▶ **What needs to be done**: Read through the lines below and copy the ones holding the string "freq".

▶ **Extracted data**:
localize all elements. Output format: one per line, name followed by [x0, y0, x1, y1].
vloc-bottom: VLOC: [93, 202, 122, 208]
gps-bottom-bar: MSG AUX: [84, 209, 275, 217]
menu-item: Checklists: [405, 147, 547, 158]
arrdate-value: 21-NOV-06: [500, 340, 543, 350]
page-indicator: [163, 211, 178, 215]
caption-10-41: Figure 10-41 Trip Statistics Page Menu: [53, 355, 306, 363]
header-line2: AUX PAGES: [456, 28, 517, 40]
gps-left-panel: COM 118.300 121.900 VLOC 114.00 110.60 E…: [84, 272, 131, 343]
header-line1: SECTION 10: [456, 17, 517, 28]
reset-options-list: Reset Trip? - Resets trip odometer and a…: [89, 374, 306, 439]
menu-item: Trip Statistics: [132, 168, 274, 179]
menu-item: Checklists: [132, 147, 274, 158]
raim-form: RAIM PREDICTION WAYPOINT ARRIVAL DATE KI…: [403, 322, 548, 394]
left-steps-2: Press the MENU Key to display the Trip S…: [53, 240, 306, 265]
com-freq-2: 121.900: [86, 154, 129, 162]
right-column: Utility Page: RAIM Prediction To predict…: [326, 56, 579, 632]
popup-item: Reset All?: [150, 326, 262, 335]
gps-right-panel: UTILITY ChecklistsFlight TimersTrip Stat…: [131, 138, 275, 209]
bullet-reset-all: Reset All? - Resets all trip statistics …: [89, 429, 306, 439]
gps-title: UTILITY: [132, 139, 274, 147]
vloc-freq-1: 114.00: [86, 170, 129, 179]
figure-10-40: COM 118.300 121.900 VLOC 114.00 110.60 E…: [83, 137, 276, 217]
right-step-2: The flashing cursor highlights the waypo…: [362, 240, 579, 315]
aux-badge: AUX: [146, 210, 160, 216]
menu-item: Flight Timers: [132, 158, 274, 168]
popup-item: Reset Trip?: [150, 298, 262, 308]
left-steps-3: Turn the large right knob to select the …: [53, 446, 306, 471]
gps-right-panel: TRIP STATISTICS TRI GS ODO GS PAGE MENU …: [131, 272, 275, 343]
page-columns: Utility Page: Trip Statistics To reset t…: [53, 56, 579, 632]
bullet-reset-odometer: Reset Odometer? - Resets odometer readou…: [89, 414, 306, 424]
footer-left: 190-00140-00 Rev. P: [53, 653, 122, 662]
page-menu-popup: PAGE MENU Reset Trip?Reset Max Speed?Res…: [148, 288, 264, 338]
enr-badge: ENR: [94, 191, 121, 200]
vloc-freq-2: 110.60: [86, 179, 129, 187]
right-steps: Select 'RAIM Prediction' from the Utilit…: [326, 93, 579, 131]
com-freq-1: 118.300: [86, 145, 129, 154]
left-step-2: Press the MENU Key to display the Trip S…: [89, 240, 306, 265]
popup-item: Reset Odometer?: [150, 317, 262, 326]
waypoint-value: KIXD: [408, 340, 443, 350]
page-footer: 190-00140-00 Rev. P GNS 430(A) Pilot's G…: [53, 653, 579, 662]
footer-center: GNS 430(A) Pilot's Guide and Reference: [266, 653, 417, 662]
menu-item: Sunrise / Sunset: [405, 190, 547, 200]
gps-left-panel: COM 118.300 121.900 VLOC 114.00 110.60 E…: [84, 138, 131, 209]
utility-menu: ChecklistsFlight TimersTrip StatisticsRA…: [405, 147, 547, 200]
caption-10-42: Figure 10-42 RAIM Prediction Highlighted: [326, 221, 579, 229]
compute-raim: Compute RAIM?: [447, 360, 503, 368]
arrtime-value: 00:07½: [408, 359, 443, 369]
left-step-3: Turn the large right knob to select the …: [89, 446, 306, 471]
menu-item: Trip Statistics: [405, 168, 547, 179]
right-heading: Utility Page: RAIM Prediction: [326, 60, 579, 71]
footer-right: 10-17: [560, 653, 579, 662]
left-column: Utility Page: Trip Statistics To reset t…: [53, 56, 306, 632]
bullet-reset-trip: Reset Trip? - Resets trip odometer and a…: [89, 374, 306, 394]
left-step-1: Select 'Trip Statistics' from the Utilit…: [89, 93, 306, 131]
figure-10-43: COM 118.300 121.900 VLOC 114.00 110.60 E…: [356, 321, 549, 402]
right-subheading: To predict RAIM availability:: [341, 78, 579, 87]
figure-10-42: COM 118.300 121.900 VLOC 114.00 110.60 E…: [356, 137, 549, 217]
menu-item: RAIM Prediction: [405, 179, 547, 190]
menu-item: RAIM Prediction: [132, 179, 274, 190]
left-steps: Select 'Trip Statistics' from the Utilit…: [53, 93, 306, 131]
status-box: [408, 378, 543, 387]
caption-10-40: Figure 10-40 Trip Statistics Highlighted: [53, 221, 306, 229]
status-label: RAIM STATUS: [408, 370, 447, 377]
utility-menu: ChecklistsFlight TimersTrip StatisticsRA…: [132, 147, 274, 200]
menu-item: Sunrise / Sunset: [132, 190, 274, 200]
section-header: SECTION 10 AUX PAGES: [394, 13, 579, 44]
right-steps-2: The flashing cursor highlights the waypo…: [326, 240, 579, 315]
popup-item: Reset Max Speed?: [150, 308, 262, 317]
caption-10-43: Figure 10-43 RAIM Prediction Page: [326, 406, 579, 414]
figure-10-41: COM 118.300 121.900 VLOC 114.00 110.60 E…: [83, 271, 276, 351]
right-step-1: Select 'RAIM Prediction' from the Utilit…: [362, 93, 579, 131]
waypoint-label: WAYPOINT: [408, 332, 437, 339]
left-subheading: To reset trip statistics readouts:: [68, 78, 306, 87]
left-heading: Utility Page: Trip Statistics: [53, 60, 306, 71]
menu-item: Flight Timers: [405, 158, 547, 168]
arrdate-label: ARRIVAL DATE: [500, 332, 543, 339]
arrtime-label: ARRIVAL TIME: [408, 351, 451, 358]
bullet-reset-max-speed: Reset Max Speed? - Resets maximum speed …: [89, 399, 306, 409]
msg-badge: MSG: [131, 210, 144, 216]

▶ **Task output**:
com-freq-2: 121.900: [86, 154, 129, 162]
vloc-freq-1: 114.00: [86, 170, 129, 179]
vloc-freq-2: 110.60: [86, 179, 129, 187]
com-freq-1: 118.300: [86, 145, 129, 154]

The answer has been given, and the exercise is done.